Further update on this, using the same seed for RANDSTRUCT, I have reproduced this issue on v4.13.0, so it does not seem to be recently introduced. The older kernel apparently only worked for us because we were lucky. Generally we always compile new kernels from a fresh tree, so they are never using the same seed.

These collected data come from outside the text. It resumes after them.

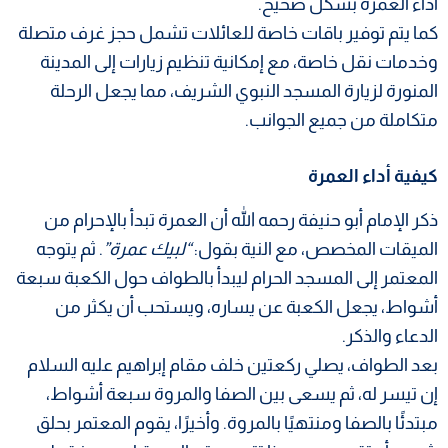
أداء العمرة بشكل صحيح.
كما يتم توفير باقات خاصة للعائلات تشمل حجز غرف متصلة
وخدمات نقل خاصة، مع إمكانية تنظيم زيارات إلى المدينة
المنورة لزيارة المسجد النبوي الشريف، مما يجعل الرحلة
متكاملة من جميع الجوانب.
كيفية أداء العمرة
ذكر الإمام أبو حنيفة رحمه الله أن العمرة تبدأ بالإحرام من
الميقات المخصص، مع النية بقول:
“لبيك عمرة”
. ثم يتوجه
المعتمر إلى المسجد الحرام ليبدأ بالطواف حول الكعبة سبعة
أشواط، يجعل الكعبة عن يساره، ويستحب أن يكثر من
الدعاء والذكر.
بعد الطواف، يصلي ركعتين خلف مقام إبراهيم عليه السلام
إن تيسر له، ثم يسعى بين الصفا والمروة سبعة أشواط،
مبتدئًا بالصفا ومنتهيًا بالمروة. وأخيرًا، يقوم المعتمر بحلق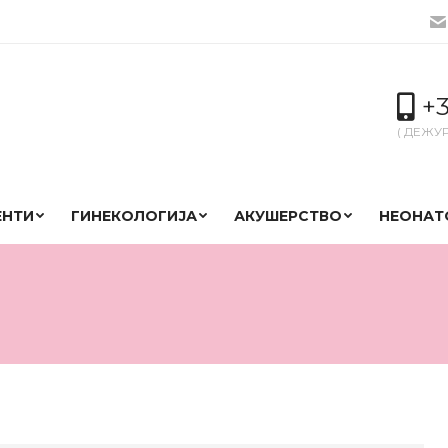
+3
( ДЕЖУ
ЕНТИ
ГИНЕКОЛОГИЈА
АКУШЕРСТВО
НЕОНАТ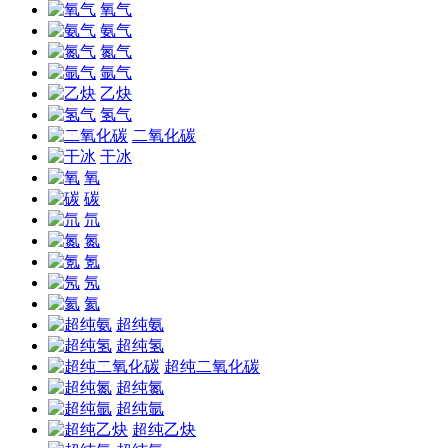
氧气
氨气
氮气
氩气
乙炔
氢气
二氧化碳
干冰
氧
碳
氘
氮
氪
氖
氦
超纯氨
超纯氢
超纯二氧化碳
超纯氮
超纯氩
超纯乙炔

In case someone wants to play with this, here are some interesting seeds (in include/generated/randomize_layout_hash.h):
Produce a NULL pointer dereference (though I am not sure what the client does to produce this). 5970d6494d0f4236ec57147a46e700f4f501536236d96f6f68ea223e06a258bc
All files for nfsd4 clients appear as directories owned as root, no matter the real owner (this happens for all clients we have tested): 3f158cd1014800ce5eb6c1f532ac64f2357fdb9a684096557d2fbb1d281f325e
This is the seed that was breaking motherboards (make sure you have a way to flash the BIOS with this one): 3e32f2d1b4a3dde9f2fd95151386cd1d5bd6167597a0b868f6273aabfc5712dd
Finally, here is a seed that produces a kernel that does not exhibit any problems we are aware of: e8698c12137fcd1dcbff6d1ed97e5d766128447a27ce9f9d61e0cb8c05ad4d3b
Because in the end, compiler bugs are very rare. They are particularly annoying when they do happen, though, so they loom big in the mind of people who have had to chase them down.